# Body Spray



## cjhays (Aug 8, 2010)

What do you use to make body spray?  WHere can I find the information?  Thanks all.    8)


----------



## carebear (Aug 8, 2010)

many use fractionated coconut oil and/or cyclomethicone or isopropyl myristate.

for recipes, the search function at the top of this page, and google, are your friends!


----------



## cjhays (Aug 8, 2010)

Thank you Carebear


----------



## Tabitha (Aug 8, 2010)

Many of your regular supplier carry body mist base too. Bittecreek north has a nice one.


----------



## cjhays (Aug 8, 2010)

Thanks Tabitha.  Do you know if A lot of people are selling this product?


----------



## lauramw71 (Aug 14, 2010)

I make my bodyspray with preserved distilled water (preserved with Germaben), e/o modifier, fo, and glycerin.  I do the fo at 2%.  I've been looking into trying some bases, but haven't yet.

hope that helps!


----------



## lauramw71 (Aug 20, 2010)

For body spray I use distilled water that has been preserved with Germaben, e/o modifier, fo, and glycerin.  I use the almost the same for room/linen spray, but use poly instead of the modifier (poly 20 makes it cloudy, the modifier doesn't) and take out the glycerin.


----------



## JessyV (Aug 20, 2010)

lauramw71 said:
			
		

> For body spray I use distilled water that has been preserved with Germaben, e/o modifier, fo, and glycerin.  I use the almost the same for room/linen spray, but use poly instead of the modifier (poly 20 makes it cloudy, the modifier doesn't) and take out the glycerin.



Hi Laura. At what rate do you add your glycerin? I was tinkering a bit with making body splashes and I added 1/2 a tablespoon of glycerin to 4 oz of distilled water  but the after feel was really tacky and sticky.


----------



## IanT (Aug 21, 2010)

what is modifier? Im confused, never heard that term before! ... Ive been wanting to make body spray for the longest though...


----------



## Lindy (Aug 21, 2010)

Me too - it has been on my to-do list for a really long time now!


----------



## JessyV (Aug 21, 2010)

The fo/eo modifier makes fo/eo water soluble and helps keep your final product clear. I got mine at WSP...
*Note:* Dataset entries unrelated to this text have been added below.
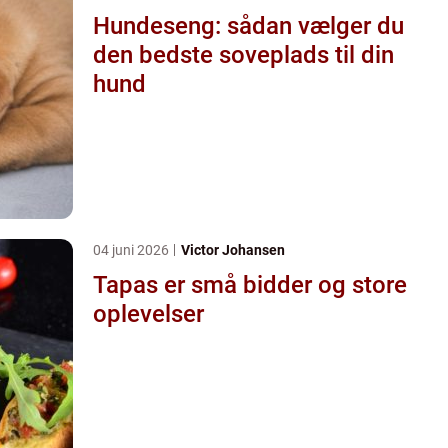
Hundeseng: sådan vælger du
den bedste soveplads til din
hund
04 juni 2026
Victor Johansen
Tapas er små bidder og store
oplevelser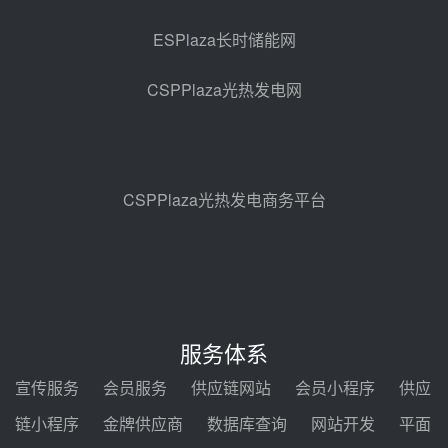
昨天 08-05 11:37
ESPlaza长时储能网
中能建华中试研院中标重能新疆
100MW光热项目机组调试及性能
CSPPlaza光热发电网
试验
昨天 08-05 10:41
解读丨十五五电源结构优化：光热
规模化助力构建绿色低碳电力供给
格局
昨天 08-05 09:11
CSPPlaza光热发电商务平台
华能西安热工院熔盐电伴热三年框
架协议项目中标候选人公示
前天 08-04 11:33
350MW光热大基地建设提速！哈
锅中标格尔木项目蒸汽发生系统
服务体系
前天 08-04 09:54
宣传服务
会员服务
供应链网站
会员小程序
供应
甘肃建投安装公司赴京洽谈，深化
链小程序
金牌供应商
数据库查询
网站开发
平面
瓜州、博州光热项目战略合作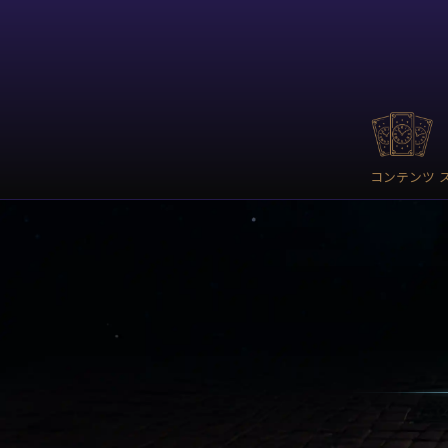
コンテンツ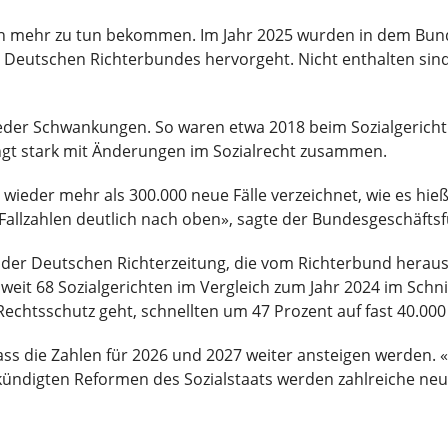
lich mehr zu tun bekommen. Im Jahr 2025 wurden in dem Bun
s Deutschen Richterbundes hervorgeht. Nicht enthalten sin
eder Schwankungen. So waren etwa 2018 beim Sozialgericht
ängt stark mit Änderungen im Sozialrecht zusammen.
wieder mehr als 300.000 neue Fälle verzeichnet, wie es hie
 Fallzahlen deutlich nach oben», sagte der Bundesgeschäft
e der Deutschen Richterzeitung, die vom Richterbund herau
eit 68 Sozialgerichten im Vergleich zum Jahr 2024 im Schni
Rechtsschutz geht, schnellten um 47 Prozent auf fast 40.000
ass die Zahlen für 2026 und 2027 weiter ansteigen werden.
kündigten Reformen des Sozialstaats werden zahlreiche neue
http://www.wholesalesuppliesplus.com/Pr ... uctID=2828

They have a demo video that shows you how to use it.


----------



## lauramw71 (Aug 25, 2010)

I got the modifier at wsp too.  It makes it stay clear.  You use it at a higher ratio than the poly 20 I think like 1part fo to 4 parts modifier..  I only use that for my body sprays.  For room/linen sprays I use the poly 20 since I use a higher fo amount than the body sprays and put it in a blue bottle.
I think I use the glycerin at about 3%.  I'm at work right now and have the "recipe" on my pc at home, but I believe it's at about that level.  It REALLY makes a difference in the body sprays.  I made them before without it, than tried with it and it helps it to last longer.


----------



## dcornett (Oct 31, 2010)

lauramw71 said:
			
		

> I make my bodyspray with preserved distilled water (preserved with Germaben), e/o modifier, fo, and glycerin.  I do the fo at 2%.  I've been looking into trying some bases, but haven't yet.
> 
> hope that helps!



I was looking for help with body sprays and found this thread. I just wanted to say thank you for sharing this information, it has really helped me. I made my first body spray night before last and I am VERY pleased with it. For a long time now I've wanted to make something that I could use some of my wonderful blends in, that won't just get rinsed away like they do with my soaps. And now I have it and I'm super pleased...thanks!


----------



## lauramw71 (Nov 2, 2010)

you are VERY welcome!!  I've learned so much from reading forums that I am glad I can finally contribute!  I love my body sprays!!!  I recently tried hydrating mist from essentials by catalina and I really like that one too!  But I think I'll stick with my home brew.  It's so easy, and inexpensive why reinvent the wheel?  haha


----------



## Sunny (Nov 6, 2010)

I started making eo sprays for myself after buying Zum spray. I just use distilled water, aloe gel, eo, and sometimes preservative. I have to shake it before spraying but that's what you have to do with Zum's too. I love lavender/mint, lemongrass/orange, orange/clove...


----------



## dcornett (Nov 6, 2010)

Hmm, lavender/mint...I've seen that combination before but I haven't tried it myself. Do you use spearmint of peppermint?


----------



## Sunny (Nov 6, 2010)

Lavender/peppermint, lavender/spearmint, or lavender/pep/spear is all good.

I've tried all three and usually like mostly lavender, then some peppermint, and a smidge of spearmint (it's loud!).


----------